- **TASK INPUT**
__________

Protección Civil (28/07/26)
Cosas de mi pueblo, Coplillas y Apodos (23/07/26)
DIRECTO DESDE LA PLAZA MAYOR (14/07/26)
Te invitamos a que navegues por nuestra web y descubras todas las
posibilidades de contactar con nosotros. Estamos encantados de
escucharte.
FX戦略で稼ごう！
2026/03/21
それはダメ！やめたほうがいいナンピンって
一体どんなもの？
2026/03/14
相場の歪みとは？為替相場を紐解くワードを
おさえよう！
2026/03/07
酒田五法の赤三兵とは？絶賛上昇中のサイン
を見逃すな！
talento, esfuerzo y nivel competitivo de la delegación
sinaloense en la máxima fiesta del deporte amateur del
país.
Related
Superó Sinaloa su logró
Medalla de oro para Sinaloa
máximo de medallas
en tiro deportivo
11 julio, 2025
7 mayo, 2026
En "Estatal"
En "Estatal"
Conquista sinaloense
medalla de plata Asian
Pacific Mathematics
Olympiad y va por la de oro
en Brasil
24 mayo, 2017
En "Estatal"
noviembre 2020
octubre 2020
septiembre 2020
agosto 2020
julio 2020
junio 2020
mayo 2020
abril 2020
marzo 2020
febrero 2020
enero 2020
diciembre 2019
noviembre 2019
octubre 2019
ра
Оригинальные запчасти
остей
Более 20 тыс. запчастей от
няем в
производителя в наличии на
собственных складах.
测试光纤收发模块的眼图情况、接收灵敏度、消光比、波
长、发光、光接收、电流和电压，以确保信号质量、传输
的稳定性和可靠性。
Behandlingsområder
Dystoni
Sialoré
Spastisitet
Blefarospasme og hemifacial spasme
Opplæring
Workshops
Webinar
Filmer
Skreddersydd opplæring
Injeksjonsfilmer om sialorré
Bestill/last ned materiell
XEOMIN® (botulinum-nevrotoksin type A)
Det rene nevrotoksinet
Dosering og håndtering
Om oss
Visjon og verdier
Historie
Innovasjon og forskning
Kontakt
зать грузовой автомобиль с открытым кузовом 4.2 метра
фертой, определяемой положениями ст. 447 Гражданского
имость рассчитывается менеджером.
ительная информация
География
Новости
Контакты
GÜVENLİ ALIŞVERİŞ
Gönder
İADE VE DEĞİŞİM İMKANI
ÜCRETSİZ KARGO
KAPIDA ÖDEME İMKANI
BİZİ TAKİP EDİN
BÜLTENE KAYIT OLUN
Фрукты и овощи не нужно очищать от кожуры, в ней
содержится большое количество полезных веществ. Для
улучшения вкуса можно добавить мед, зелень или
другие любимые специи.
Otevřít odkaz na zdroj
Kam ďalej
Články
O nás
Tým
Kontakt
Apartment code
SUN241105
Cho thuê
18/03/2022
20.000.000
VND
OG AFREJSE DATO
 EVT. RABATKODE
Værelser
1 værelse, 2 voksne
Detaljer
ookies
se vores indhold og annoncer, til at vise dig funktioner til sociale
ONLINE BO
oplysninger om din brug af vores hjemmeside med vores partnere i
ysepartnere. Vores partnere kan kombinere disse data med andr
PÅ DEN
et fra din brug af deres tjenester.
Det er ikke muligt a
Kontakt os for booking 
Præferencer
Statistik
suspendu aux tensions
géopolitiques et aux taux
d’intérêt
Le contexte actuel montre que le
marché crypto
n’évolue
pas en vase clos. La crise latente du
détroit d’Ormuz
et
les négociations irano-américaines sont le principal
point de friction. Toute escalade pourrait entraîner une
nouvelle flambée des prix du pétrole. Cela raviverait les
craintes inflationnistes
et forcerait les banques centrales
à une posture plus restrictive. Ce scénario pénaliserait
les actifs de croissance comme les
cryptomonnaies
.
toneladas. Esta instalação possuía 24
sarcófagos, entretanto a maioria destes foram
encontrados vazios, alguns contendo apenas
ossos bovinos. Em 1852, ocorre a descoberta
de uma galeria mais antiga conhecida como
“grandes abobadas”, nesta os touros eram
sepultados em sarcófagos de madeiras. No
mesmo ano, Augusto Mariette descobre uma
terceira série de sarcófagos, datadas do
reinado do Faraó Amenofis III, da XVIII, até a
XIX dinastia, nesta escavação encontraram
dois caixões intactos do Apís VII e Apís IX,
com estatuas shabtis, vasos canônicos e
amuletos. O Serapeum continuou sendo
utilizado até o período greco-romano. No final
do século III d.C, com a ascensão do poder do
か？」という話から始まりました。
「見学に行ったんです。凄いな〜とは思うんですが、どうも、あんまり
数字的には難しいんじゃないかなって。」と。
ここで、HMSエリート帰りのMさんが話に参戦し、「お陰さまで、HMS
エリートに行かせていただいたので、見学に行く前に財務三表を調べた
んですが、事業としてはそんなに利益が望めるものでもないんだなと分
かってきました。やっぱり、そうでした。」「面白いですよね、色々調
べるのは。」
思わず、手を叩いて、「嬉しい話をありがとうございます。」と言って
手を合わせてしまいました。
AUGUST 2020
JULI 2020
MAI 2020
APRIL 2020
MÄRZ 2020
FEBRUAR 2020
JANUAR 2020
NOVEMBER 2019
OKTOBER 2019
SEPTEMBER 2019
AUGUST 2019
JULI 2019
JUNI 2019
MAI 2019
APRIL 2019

__________

- **DIRECTIONS**
Take the records above and return them exactly as written.

- **REPLY**
Protección Civil (28/07/26)
Cosas de mi pueblo, Coplillas y Apodos (23/07/26)
DIRECTO DESDE LA PLAZA MAYOR (14/07/26)
Te invitamos a que navegues por nuestra web y descubras todas las
posibilidades de contactar con nosotros. Estamos encantados de
escucharte.
FX戦略で稼ごう！
2026/03/21
それはダメ！やめたほうがいいナンピンって
一体どんなもの？
2026/03/14
相場の歪みとは？為替相場を紐解くワードを
おさえよう！
2026/03/07
酒田五法の赤三兵とは？絶賛上昇中のサイン
を見逃すな！
talento, esfuerzo y nivel competitivo de la delegación
sinaloense en la máxima fiesta del deporte amateur del
país.
Related
Superó Sinaloa su logró
Medalla de oro para Sinaloa
máximo de medallas
en tiro deportivo
11 julio, 2025
7 mayo, 2026
En "Estatal"
En "Estatal"
Conquista sinaloense
medalla de plata Asian
Pacific Mathematics
Olympiad y va por la de oro
en Brasil
24 mayo, 2017
En "Estatal"
noviembre 2020
octubre 2020
septiembre 2020
agosto 2020
julio 2020
junio 2020
mayo 2020
abril 2020
marzo 2020
febrero 2020
enero 2020
diciembre 2019
noviembre 2019
octubre 2019
ра
Оригинальные запчасти
остей
Более 20 тыс. запчастей от
няем в
производителя в наличии на
собственных складах.
测试光纤收发模块的眼图情况、接收灵敏度、消光比、波
长、发光、光接收、电流和电压，以确保信号质量、传输
的稳定性和可靠性。
Behandlingsområder
Dystoni
Sialoré
Spastisitet
Blefarospasme og hemifacial spasme
Opplæring
Workshops
Webinar
Filmer
Skreddersydd opplæring
Injeksjonsfilmer om sialorré
Bestill/last ned materiell
XEOMIN® (botulinum-nevrotoksin type A)
Det rene nevrotoksinet
Dosering og håndtering
Om oss
Visjon og verdier
Historie
Innovasjon og forskning
Kontakt
зать грузовой автомобиль с открытым кузовом 4.2 метра
фертой, определяемой положениями ст. 447 Гражданского
имость рассчитывается менеджером.
ительная информация
География
Новости
Контакты
GÜVENLİ ALIŞVERİŞ
Gönder
İADE VE DEĞİŞİM İMKANI
ÜCRETSİZ KARGO
KAPIDA ÖDEME İMKANI
BİZİ TAKİP EDİN
BÜLTENE KAYIT OLUN
Фрукты и овощи не нужно очищать от кожуры, в ней
содержится большое количество полезных веществ. Для
улучшения вкуса можно добавить мед, зелень или
другие любимые специи.
Otevřít odkaz na zdroj
Kam ďalej
Články
O nás
Tým
Kontakt
Apartment code
SUN241105
Cho thuê
18/03/2022
20.000.000
VND
OG AFREJSE DATO
 EVT. RABATKODE
Værelser
1 værelse, 2 voksne
Detaljer
ookies
se vores indhold og annoncer, til at vise dig funktioner til sociale
ONLINE BO
oplysninger om din brug af vores hjemmeside med vores partnere i
ysepartnere. Vores partnere kan kombinere disse data med andr
PÅ DEN
et fra din brug af deres tjenester.
Det er ikke muligt a
Kontakt os for booking 
Præferencer
Statistik
suspendu aux tensions
géopolitiques et aux taux
d’intérêt
Le contexte actuel montre que le
marché crypto
n’évolue
pas en vase clos. La crise latente du
détroit d’Ormuz
et
les négociations irano-américaines sont le principal
point de friction. Toute escalade pourrait entraîner une
nouvelle flambée des prix du pétrole. Cela raviverait les
craintes inflationnistes
et forcerait les banques centrales
à une posture plus restrictive. Ce scénario pénaliserait
les actifs de croissance comme les
cryptomonnaies
.
toneladas. Esta instalação possuía 24
sarcófagos, entretanto a maioria destes foram
encontrados vazios, alguns contendo apenas
ossos bovinos. Em 1852, ocorre a descoberta
de uma galeria mais antiga conhecida como
“grandes abobadas”, nesta os touros eram
sepultados em sarcófagos de madeiras. No
mesmo ano, Augusto Mariette descobre uma
terceira série de sarcófagos, datadas do
reinado do Faraó Amenofis III, da XVIII, até a
XIX dinastia, nesta escavação encontraram
dois caixões intactos do Apís VII e Apís IX,
com estatuas shabtis, vasos canônicos e
amuletos. O Serapeum continuou sendo
utilizado até o período greco-romano. No final
do século III d.C, com a ascensão do poder do
か？」という話から始まりました。
「見学に行ったんです。凄いな〜とは思うんですが、どうも、あんまり
数字的には難しいんじゃないかなって。」と。
ここで、HMSエリート帰りのMさんが話に参戦し、「お陰さまで、HMS
エリートに行かせていただいたので、見学に行く前に財務三表を調べた
んですが、事業としてはそんなに利益が望めるものでもないんだなと分
かってきました。やっぱり、そうでした。」「面白いですよね、色々調
べるのは。」
思わず、手を叩いて、「嬉しい話をありがとうございます。」と言って
手を合わせてしまいました。
AUGUST 2020
JULI 2020
MAI 2020
APRIL 2020
MÄRZ 2020
FEBRUAR 2020
JANUAR 2020
NOVEMBER 2019
OKTOBER 2019
SEPTEMBER 2019
AUGUST 2019
JULI 2019
JUNI 2019
MAI 2019
APRIL 2019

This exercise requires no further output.